What’s interesting is comparing a bad marriage to “crop failure,” a farming term. For common people in the Edo period, the home was also the center of economic activity.

Husband and wife worked together on the family business. They raised children and prepared for old age. When this didn’t work well, it was like having fields that produced no harvest.

In other words, having a bad wife was like owning farmland that gives you no crops year after year. This expression probably came from farmers’ real-life experiences.

Usage Examples

  • He says “A bad wife is a hundred years of crop failure” is true, and he really regrets not being more careful when choosing his marriage partner
  • I advised my friend before his wedding that “A bad wife is a hundred years of crop failure,” so he should carefully judge her personality

Universal Wisdom

This proverb has been passed down through generations because it contains a universal truth. It’s about “the weight of our choices” in human life.

Our lives are built from countless choices we make. But among all these choices, marriage is special. Why? Because it’s not a one-time decision.

It’s a “continuing choice” that happens every single day. From when you wake up until you go to sleep, you share everything with this person. Joy, sadness, success, failure—all of it.

Whether your partner lifts you up or pulls you down changes the quality of your whole life. This difference is fundamental.

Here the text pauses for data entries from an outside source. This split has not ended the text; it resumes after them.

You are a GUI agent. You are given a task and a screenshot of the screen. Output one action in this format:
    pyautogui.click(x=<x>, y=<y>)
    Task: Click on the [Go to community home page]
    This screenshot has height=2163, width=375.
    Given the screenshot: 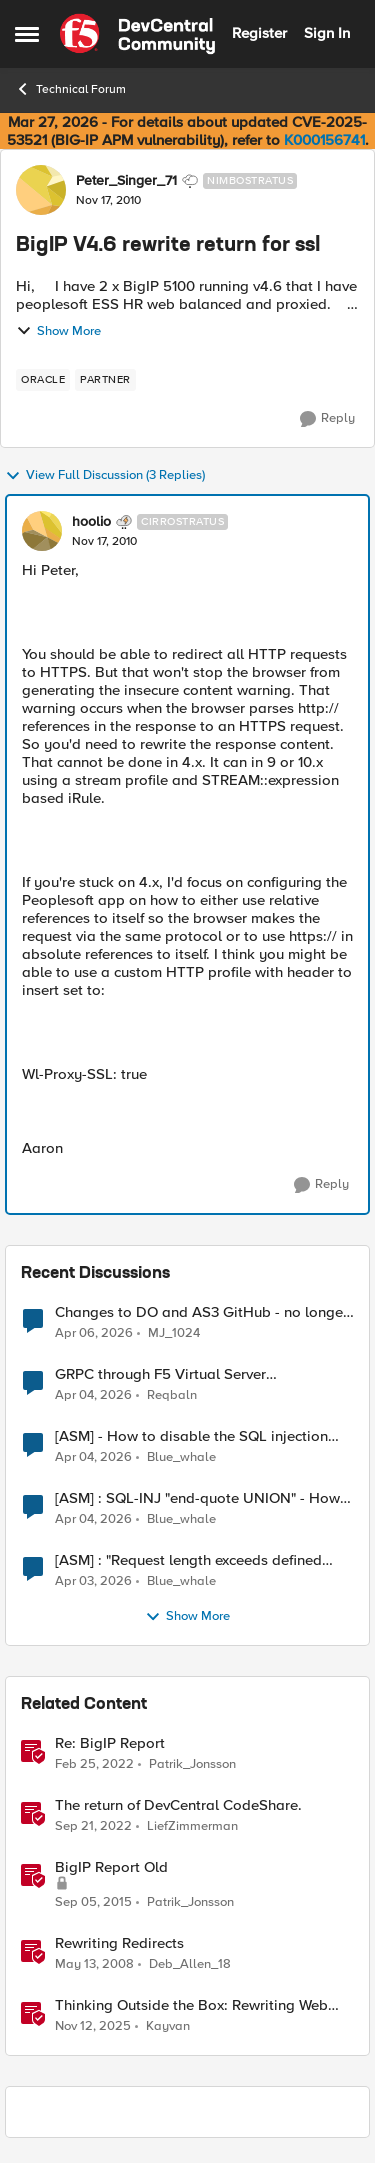 What is the action you would take?
    pyautogui.click(x=137, y=34)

Our ancestors understood something important. Human happiness doesn’t come only from external success. It comes largely from daily relationships, especially our closest ones.

You might succeed at work and make lots of money. But if you can’t relax when you come home, you can’t feel truly happy.

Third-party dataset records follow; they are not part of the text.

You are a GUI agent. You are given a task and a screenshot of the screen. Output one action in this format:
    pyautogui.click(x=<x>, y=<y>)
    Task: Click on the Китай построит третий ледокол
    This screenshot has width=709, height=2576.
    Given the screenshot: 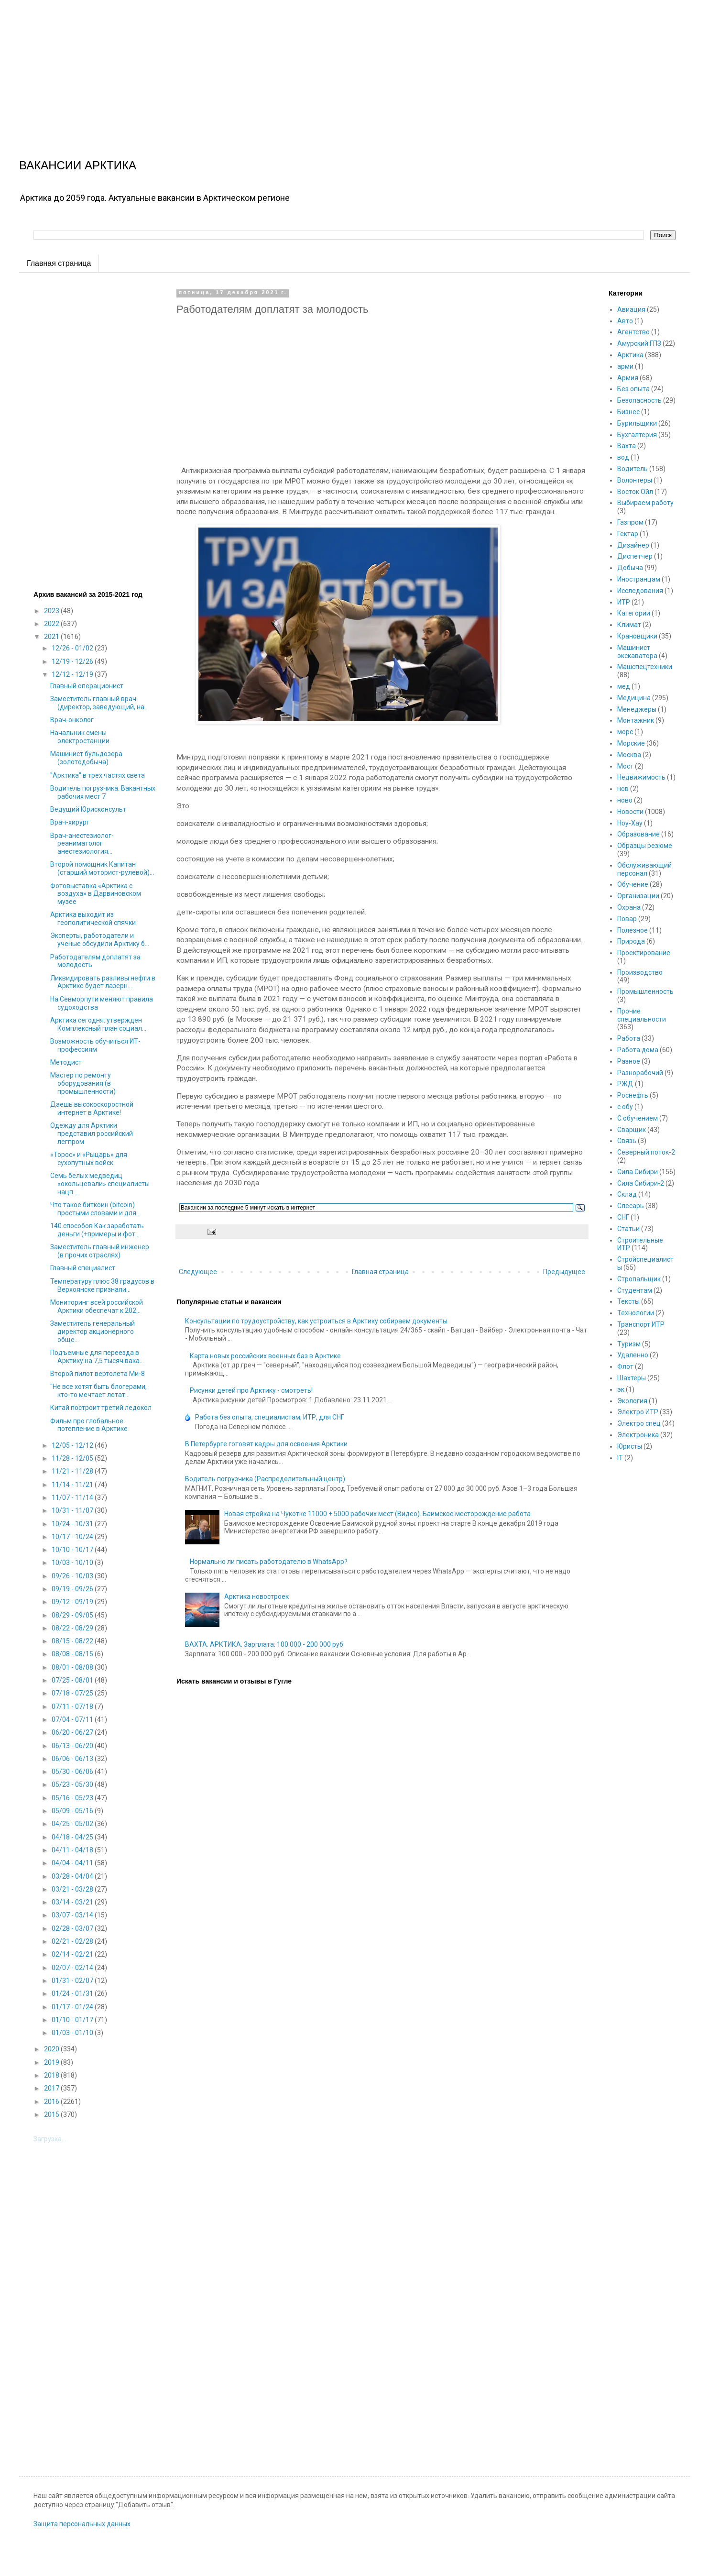 What is the action you would take?
    pyautogui.click(x=101, y=1407)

This proverb shows that humans are social creatures. We live especially through close relationships. We can’t live alone.

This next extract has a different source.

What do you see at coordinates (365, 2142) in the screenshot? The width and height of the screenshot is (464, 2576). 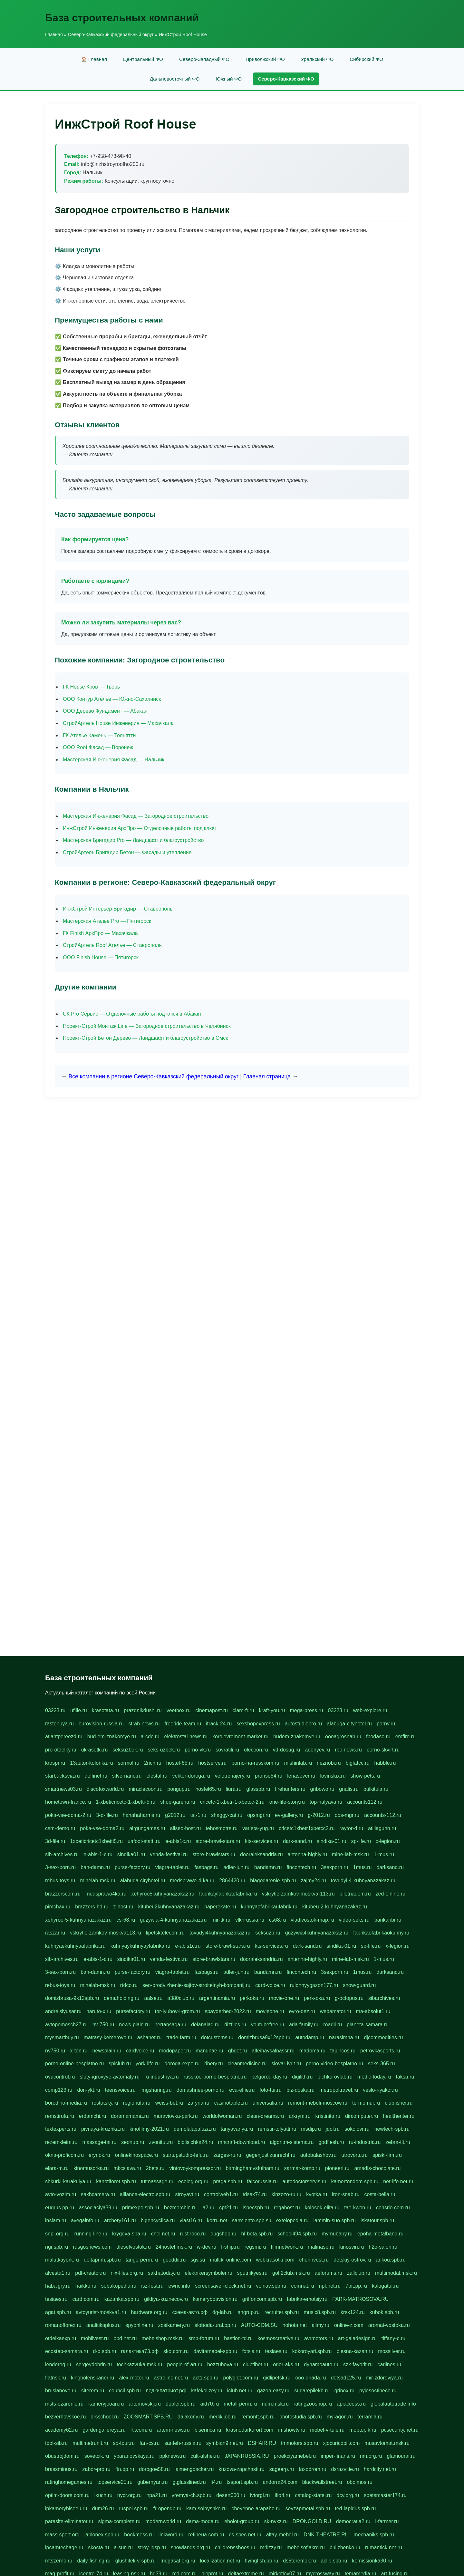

That’s why choosing who to live with determines whether our life is happy or unhappy. This has been true from ancient times to today, and it will never change.

When AI Hears This

In complex systems science, we know that small differences in starting conditions grow exponentially over time. Choosing a marriage partner is a perfect example of this principle at work.

For example, imagine small negative words every day create 10 minutes of time and mental cost. This seems tiny at first. But in complex systems, interactions matter.

That 10-minute loss reduces your work efficiency by 5 percent that day. This leads to lost income opportunities and declining health. This chain reaction is what makes a nonlinear system.

In a linear system, 10 minutes × 365 days × 50 years equals about 3,000 hours of loss. But in a nonlinear system, negative feedback builds up like compound interest.

Stress dulls your judgment. Bad judgment causes more losses. That creates more stress. If this cycle continues, the initial small negative impact multiplies by tens or hundreds of times.

The expression “hundred years of crop failure” captures this exponential growth perfectly. You can recover from one year of bad harvest. But a hundred years means losses across generations.

This proverb understood the essence of complex systems science hundreds of years ago. It shows how crucial initial choices are.

Lessons for Today

This proverb teaches modern people about the importance of “daily quality of life.”

We often get distracted by big successes or dramatic events. But most of life is actually built from ordinary daily moments.

The home you return to every day. The person you see every day. The words you exchange every day. Whether these things are comfortable or painful completely changes the color of your life.

In modern society, we have many “environment choices” beyond marriage. We choose workplaces, places to live, and friends to spend time with.

This proverb’s lesson applies to all these choices. Don’t look only at temporary appeal or surface conditions. Imagine yourself spending every day in that environment. This is what matters.

And if you’re in a difficult environment now, it’s important to have courage to change it. You don’t have to accept “a hundred years of crop failure.”

You only live once. You have the right to choose an environment where you can feel peaceful. When your daily life is happy, your whole life becomes happy.